The era of neurointervention since the publication of MR CLEAN and the class of randomized trials that established thrombectomy as a frontline therapy for ischemic stroke might accurately be considered the start of a revolutionary period. Of course, it is also one based in significant evolution, with the trials and other clinical experiences that preceded this class having paved the way for their optimized designs and the advanced technical know-how of the investigators.
Over the past 5 years, both the revolution and the evolution have continued at a brisk pace. Further explorations of existing data sets and the emergence of new trial results have expanded the applicability of thrombectomy—whether via stentriever, aspiration, or a combination of the two. We are cautiously exploring the “outer limits” of both time and anatomy, while also focusing on big-picture improvements such as triage and transport systems, artificial intelligence applications, and collaborations with government bodies to increase patient access to this life- and function-saving therapy.
Although not as frequently published in the lay press headlines, much of the same can be said for recent advances in the treatment of cerebral aneurysms. A new wave of technologies and data is emerging to build on the progress already made, with the potential to expand the treatable population by adding more tailored options to our armamentarium.
In this edition of Endovascular Today, we focus on the therapeutic thresholds we encounter at this point in the evolution of neurovascular intervention. We are delighted to feature the research and practical experiences of a very esteemed group of physicians.

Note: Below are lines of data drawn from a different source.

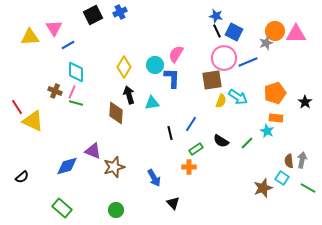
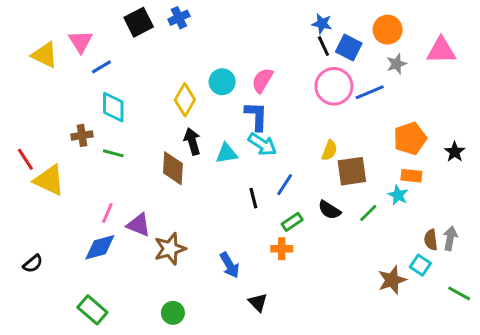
orange circle: (275, 31) -> (388, 30), moved
yellow triangle: (30, 37) -> (45, 55), turned 30
cyan circle: (155, 65) -> (222, 82), moved
brown square: (212, 80) -> (352, 171), moved
brown cross: (55, 91) -> (82, 135), turned -32
pink line: (72, 92) -> (107, 213), moved
cyan arrow: (238, 97) -> (262, 144), moved
green line: (308, 188) -> (459, 293), moved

Our coverage begins with a review of historical strategies and data concerning acute ischemic stroke treatment and their applicability to the neurointerventional field today. Shashvat M. Desai, MD, and Ashutosh P. Jadhav, MD, deliberate about the importance of time in acute stroke treatment, considering reperfusion therapies, neuroimaging, and stroke pathophysiology, while Amrou Sarraj, MD, examines the relevance of core volume for stroke thrombectomy.
Our expert panel comprises Ameer E. Hassan, DO; William Mack, MD; and Melanie Walker, MD, as they discuss their thresholds for treating posterior circulation strokes with thrombectomy.
Lila Sheikhi, MD, and Muhammad Shazam Hussain, MD, discuss patient selection, noninvasive imaging, and procedural factors in the context of another important question: when is stroke thrombectomy futile?
We then tasked André Beer-Furlan, MD; Krishna C. Joshi, MD; and Stephan A. Munich, MD, with making a case for transradial access in neurointervention by analyzing the available literature and considerations for planning and technique.
Next, Daniel A. Hoit, MD, delves into a retrospective and prospective look at intrasaccular flow disruptors, sharing tips and data from a decade of clinical use and insight into the next generation. Xianli Lv, MD, and Chuhan Jiang, MD, close out our neurointervention focus by presenting the results of a single-center retrospective study of flow diversion in patients with complex cerebral aneurysms.
Elsewhere in this issue, we spoke with Johanna T. Fifi, MD, about her current stroke research, her experience in a mobile interventional team in New York City, and forthcoming technologic advances.
We hope you find this edition on neurointervention to be informative and applicable in your daily practice, and we look forward to your feedback.